Galileo did not travel about observing the nova, but both he and Kepler could easily compare data from observations all over Europe. And on one point they agreed: there was no measurable parallax. In other words, the nova was very far away - considerably further away than the moon.

This view was - to put it mildly - controversial.

The reason must once more be sought in the Aristotelian-Ptolemaic system and the theological interpretations of it. In Aristotle there is a clear distinction between what is found under the Moon (more accurately: what is found within the sphere the Moon is attached to and which revolves around the Earth), and what is further away: stars, planets and the heavenly spheres pertaining to them.

Under the Moon - in the sublunar zone - all was composed of the four elements: earth, air, water and fire.
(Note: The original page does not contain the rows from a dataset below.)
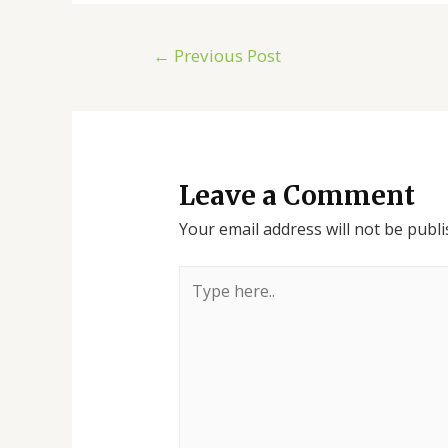
←
Previous Post
Leave a Comment
Your email address will not be publi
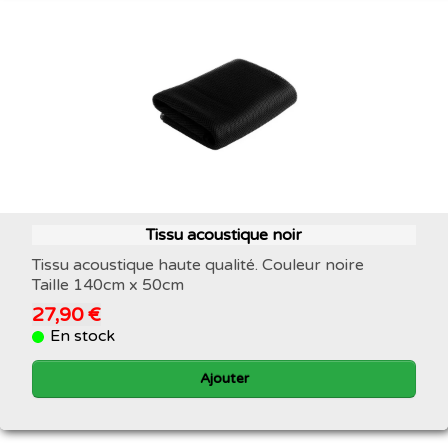
Tissu acoustique noir
Tissu acoustique haute qualité. Couleur noire
Taille 140cm x 50cm
27,90 €
En stock
Ajouter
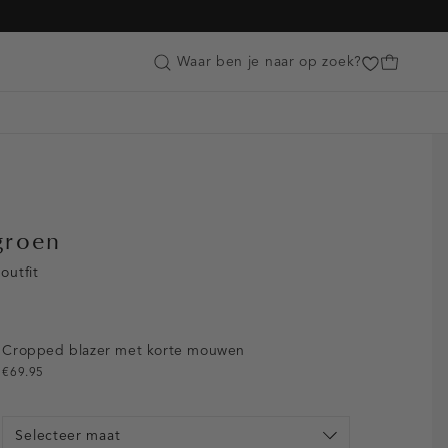
Customer Care
Waar ben je naar op zoek?
groen
outfit
Cropped blazer met korte mouwen
€69.95
Selecteer maat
Here mutability and transition reigned: seasons shifted, plants grew, bloomed and withered, people were born and died, balls fell heavily to the ground if they were dropped from towers. Beyond the Moon, however, quite different natural laws applied. Everything there was made up of one single element - ether or quintessence. This had no weight (otherwise everything would have fallen down on to the immobile Earth, the centre of the universe), and the only change or movement that took place there was the "natural motion" of the spheres, in perfect circles around the Earth. By contrast, all natural movement below the Moon is straight, as a ball falls, or raindrops fall from the clouds.

It is clear that this notion had profound theological implications. Eternal perfection reigned in the heavens; earthly existence was, on the other hand, characterised by temporal frailty and change.

So by definition a "new star" could not be a star at all - as in that case a change must have occurred in the heavenly sphere where the fixed stars belonged. The nova must be some kind of natural phenomenon in the space between the Earth's surface and the Moon - in the same category as the northern lights, or the clouds for that matter.

If Galileo and Kepler were to be believed, Aristotle had made an elementary mistake on this point as well: heaven was not perfect and immutable. If the new star was not a direct argument in favour of Copernicus, it certainly put another question mark against accepted wisdom.

For Galileo, perhaps the most important result of the nova was that he had to apply himself seriously to astronomy, a corner of the "curriculum" he had not studied in depth up to that point. But he was certainly aware that the parallax question could also be turned into a serious argument against the Copernican theory of the Sun in the centre and the Earth in orbit, presumably the best scientific argument the Church and the defenders of tradition had.

If the Earth really orbits the Sun, said the sceptics, it must move an enormous distance in the course of the year. So, if we observe a star in the spring, and make the same observation in the autumn, the Earth will, in the meantime, have moved through space to a point diametrically opposite on its orbit, a distance many, many times greater than any we can measure on the Earth's surface. So why can we still not measure any parallax for that star? ("The greater the distance between the observations, the greater the angle.")

Copernicus had himself answered this objection. The parallax is there, but because the stars are so very far away, even in comparison to the Earth's orbit round the Sun, it is almost unmeasurably small. But this undeniably had the incontrovertible feel of the ad hoc argument. Anything can be proved if one can postulate data at random. (The argument was in fact right, but stellar parallax was first measured two centuries later, in 1838.)